L'Iran aurait demandé au mouvement houthi du Yémen de préparer la fermeture de la route pétrolière de la mer Rouge, un canal d'approvisionnement énergétique mondial crucial, en cas d'attaque américaine contre les infrastructures électriques iraniennes.
Téhéran a transmis cette stratégie aux alliés houthis, constituant une nouvelle menace importante pour l'approvisionnement énergétique mondial. Le groupe houthi aurait terminé ses préparatifs pour attaquer les navires en positionnant des missiles et des drones près du détroit de Bab el-Mandeb, la porte d'entrée de la mer Rouge, et attend maintenant le feu vert, a rapporté Reuters jeudi.
Des représentants du Corps des Gardiens de la révolution islamique (CGRI) iranien au Yémen décideront quand fermer le détroit de Bab el-Mandeb, selon le rapport.
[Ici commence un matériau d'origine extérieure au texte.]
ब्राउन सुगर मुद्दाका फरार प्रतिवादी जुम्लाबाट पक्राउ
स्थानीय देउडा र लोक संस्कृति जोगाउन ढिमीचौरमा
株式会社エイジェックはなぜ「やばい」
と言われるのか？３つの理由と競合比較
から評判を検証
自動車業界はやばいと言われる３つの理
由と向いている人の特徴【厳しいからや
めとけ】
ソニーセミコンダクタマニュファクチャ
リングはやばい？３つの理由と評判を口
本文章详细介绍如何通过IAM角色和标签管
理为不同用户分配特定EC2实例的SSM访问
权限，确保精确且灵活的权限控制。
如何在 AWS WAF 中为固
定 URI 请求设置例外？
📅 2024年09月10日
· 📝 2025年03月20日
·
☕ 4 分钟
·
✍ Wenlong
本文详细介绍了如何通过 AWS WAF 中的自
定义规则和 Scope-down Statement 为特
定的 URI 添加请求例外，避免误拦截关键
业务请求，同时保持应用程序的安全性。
Cette évolution fait suite aux attaques de missiles des Houthis contre l'Arabie saoudite, mettant fin à une trêve de quatre ans après avoir accusé Riyad d'avoir bombardé un aéroport sous leur contrôle.
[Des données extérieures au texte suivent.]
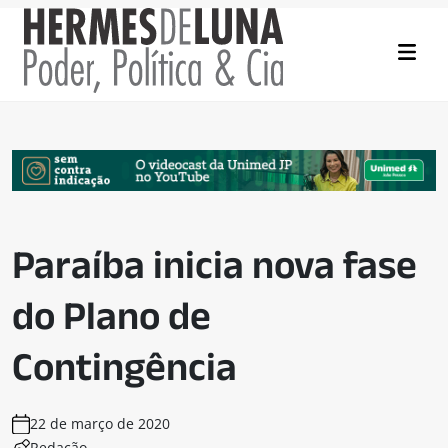
Paraíba inicia nova fase
do Plano de
Contingência
22 de março de 2020
Redação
Qualifiant Ormuz de « ligne rouge invincible », l'Iran a également prévenu que des cibles clés au Moyen-Orient seraient « écrasées sous les coups de fer » si les menaces du président Donald Trump visant les infrastructures du pays étaient mises à exécution, a rapporté CNBC, citant une déclaration d'un haut responsable militaire iranien publiée jeudi sur Telegram.
La menace de représailles de l'Iran intervient après que le président Donald Trump a déclaré qu'il n'excluait pas une campagne terrestre limitée des États-Unis en Iran, à la suite de récentes frappes près de l'île de Kharg. Il a souligné que la force militaire était le seul moyen efficace de négocier avec Téhéran et a menacé de cibler les centrales électriques et les ponts iraniens s'ils refusaient d'entamer des négociations sur le nucléaire avec Washington.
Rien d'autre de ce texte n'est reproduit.